LeetCode --- 1827. Minimum Operations to Make the Array Increasing 解题报告
**Minimum Operations to Make the Array Increasing**
**Problem Statement:**
Given an array `arr` of integers, you need to perform a sequence of operations to make the array increasing. An operation is defined as follows:
* If the current element is greater than or equal to the next element, swap them.
* If the current element is less than the next element and there are no elements between them that are greater than the current element, increment the current element by1.
Your task is to find the minimum number of operations required to make the array increasing.
**Example:**
Input: `arr = [4,2,3,6,1]`
Output: `1`
Explanation:
* Swap `4` and `2`, resulting in `[2,4,3,6,1]`.
* Increment `1` by1 to get `[2,4,3,6,2]`.
The array is now increasing.
**Solution:**
We can solve this problem using a greedy algorithm. The idea is to keep track of the minimum number of operations required to make each element in the array increasing.
Here's the code:
class Solution: def minOperations(self, arr): n = len(arr) res =0 for i in range(n -1): if arr[i] >= arr[i +1]: # Swap elements if current element is greater than or equal to next element. arr[i], arr[i +1] = arr[i +1], arr[i] res +=1 elif arr[i] < arr[i +1] and (i ==0 or arr[i -1] <= arr[i]): # Increment current element by1 if it's less than next element and there are no elements between them that are greater. arr[i] +=1 res +=1 return res
**Explanation:**
* We initialize a variable `res` to keep track of the minimum number of operations required.

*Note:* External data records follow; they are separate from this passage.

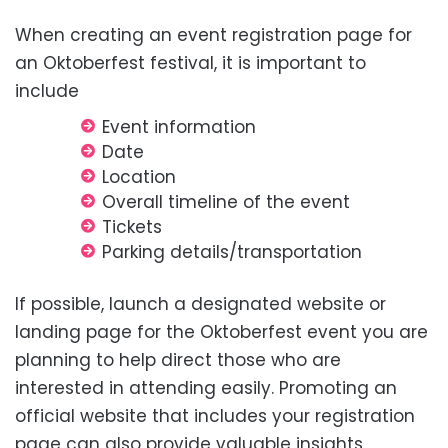
When creating an event registration page for
an Oktoberfest festival, it is important to
include
Event information
Date
Location
Overall timeline of the event
Tickets
Parking details/transportation
If possible, launch a designated website or
landing page for the Oktoberfest event you are
planning to help direct those who are
interested in attending easily. Promoting an
official website that includes your registration
page can also provide valuable insights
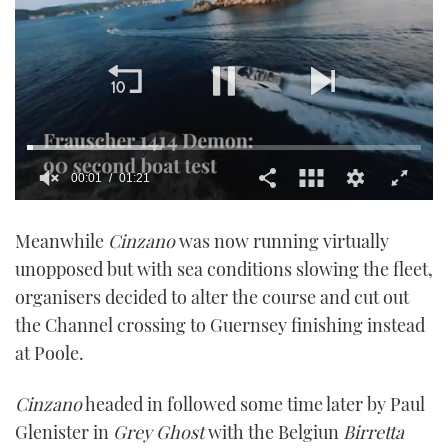
00:01
01:21
0
seconds
Meanwhile
Cinzano
was now running virtually
of
1
unopposed but with sea conditions slowing the fleet,
minute,
21
organisers decided to alter the course and cut out
seconds
the Channel crossing to Guernsey finishing instead
at Poole.
Cinzano
headed in followed some time later by Paul
Glenister in
Grey Ghost
with the Belgiun
Birretta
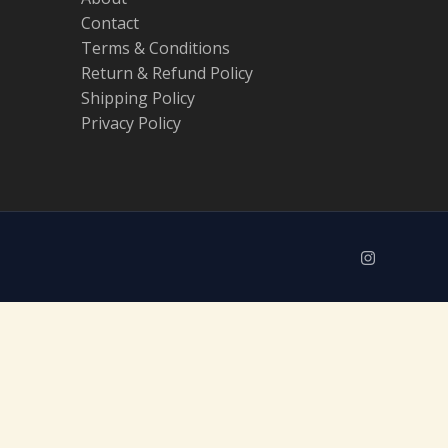
Contact
Terms & Conditions
Return & Refund Policy
Shipping Policy
Privacy Policy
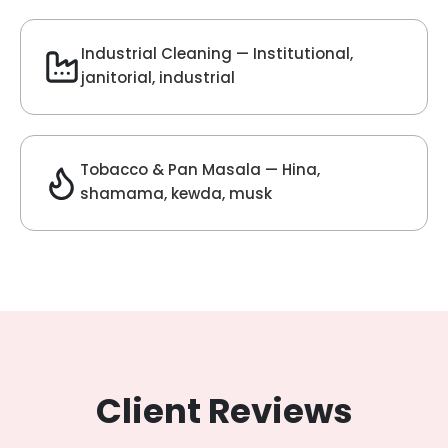
Velvet Fragrance
Get Best Quote
Chat With Us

* We iterate through the array from left to right, considering each element and its next neighbor.
* If the current element is greater than or equal to the next element, we swap them. This operation requires1 increment.

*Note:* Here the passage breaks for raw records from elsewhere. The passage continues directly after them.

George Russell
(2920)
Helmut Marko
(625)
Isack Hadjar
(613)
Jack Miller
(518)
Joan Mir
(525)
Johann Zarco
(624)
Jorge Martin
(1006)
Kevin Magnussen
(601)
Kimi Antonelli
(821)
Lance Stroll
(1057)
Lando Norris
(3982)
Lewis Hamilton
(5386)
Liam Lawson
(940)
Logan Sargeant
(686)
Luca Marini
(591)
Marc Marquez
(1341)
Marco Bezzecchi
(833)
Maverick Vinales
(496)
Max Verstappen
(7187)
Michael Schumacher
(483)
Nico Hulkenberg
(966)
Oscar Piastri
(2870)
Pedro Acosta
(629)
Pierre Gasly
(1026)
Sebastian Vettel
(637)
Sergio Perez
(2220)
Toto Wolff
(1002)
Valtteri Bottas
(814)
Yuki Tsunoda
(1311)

* If the current element is less than the next element and there are no elements between them that are greater, we increment the current element by1. This operation also requires1 increment.
* We repeat this process until we've considered all pairs of adjacent elements in the array.
* Finally, we return the total number of operations required to make the array increasing.
**Example Use Cases:**
solution = Solution() # Test case1: arr = [4,2,3,6,1] print(solution.minOperations(arr)) # Output:1# Test case2: arr = [5,1,3,7,8,9] print(solution.minOperations(arr)) # Output:0
In the first test case, we start with an array `[4,2,3,6,1]`. We swap `4` and `2`, resulting in `[2,4,3,6,1]`. Then, we increment `1` by1 to get `[2,4,3,6,2]`. The array is now increasing. Therefore, the minimum number of operations required is1.
In the second test case, we start with an array `[5,1,3,7,8,9]`. Since all elements are already in increasing order, no operations are needed. Therefore, the minimum number of operations required is0.